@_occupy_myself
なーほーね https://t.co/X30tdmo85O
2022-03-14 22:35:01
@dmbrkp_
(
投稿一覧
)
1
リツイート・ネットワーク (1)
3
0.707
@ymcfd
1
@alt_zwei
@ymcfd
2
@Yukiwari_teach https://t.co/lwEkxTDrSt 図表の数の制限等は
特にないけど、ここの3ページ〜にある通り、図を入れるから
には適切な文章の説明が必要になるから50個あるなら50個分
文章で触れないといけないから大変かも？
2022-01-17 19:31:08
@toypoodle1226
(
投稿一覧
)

--

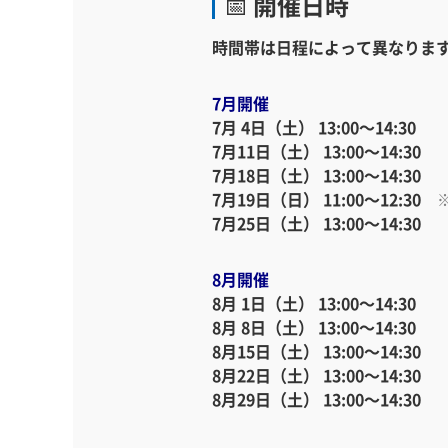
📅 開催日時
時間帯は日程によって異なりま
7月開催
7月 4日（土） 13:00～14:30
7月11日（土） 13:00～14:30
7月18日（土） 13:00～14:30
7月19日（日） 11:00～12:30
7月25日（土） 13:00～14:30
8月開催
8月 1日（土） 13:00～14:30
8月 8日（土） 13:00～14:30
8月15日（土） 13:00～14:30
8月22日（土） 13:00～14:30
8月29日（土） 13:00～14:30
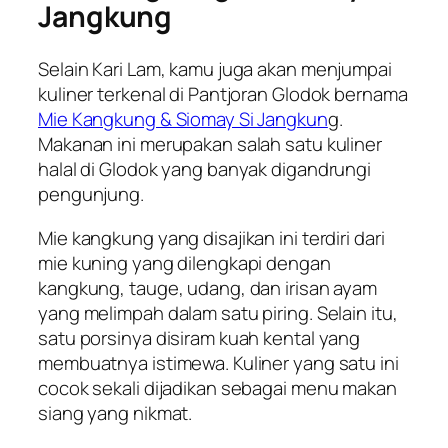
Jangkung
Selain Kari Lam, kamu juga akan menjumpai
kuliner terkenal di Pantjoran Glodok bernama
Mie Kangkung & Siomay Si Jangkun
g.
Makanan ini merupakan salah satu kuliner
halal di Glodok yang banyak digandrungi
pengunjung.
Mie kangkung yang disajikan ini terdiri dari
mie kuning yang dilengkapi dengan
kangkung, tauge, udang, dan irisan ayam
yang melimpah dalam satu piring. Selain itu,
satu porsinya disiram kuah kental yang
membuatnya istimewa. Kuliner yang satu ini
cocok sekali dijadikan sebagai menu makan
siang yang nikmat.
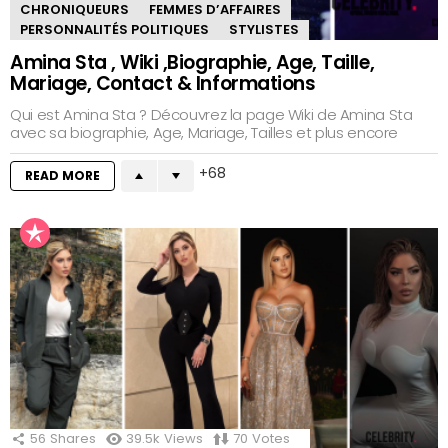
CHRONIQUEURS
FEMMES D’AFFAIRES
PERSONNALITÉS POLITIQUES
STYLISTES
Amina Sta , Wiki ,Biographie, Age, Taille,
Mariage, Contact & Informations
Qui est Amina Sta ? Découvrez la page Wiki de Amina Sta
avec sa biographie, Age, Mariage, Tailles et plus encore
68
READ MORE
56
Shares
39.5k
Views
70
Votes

## WORK TO BE COMPLETED
In the records above, find the line containing "8月29日（土） 13:00～14:30" and the line containing "yang melimpah dalam", then give both of them again word for word along with every line between. Omit any pictures.

## TASK RESULT
8月29日（土） 13:00～14:30
Jangkung
Selain Kari Lam, kamu juga akan menjumpai
kuliner terkenal di Pantjoran Glodok bernama
Mie Kangkung & Siomay Si Jangkun
g.
Makanan ini merupakan salah satu kuliner
halal di Glodok yang banyak digandrungi
pengunjung.
Mie kangkung yang disajikan ini terdiri dari
mie kuning yang dilengkapi dengan
kangkung, tauge, udang, dan irisan ayam
yang melimpah dalam satu piring. Selain itu,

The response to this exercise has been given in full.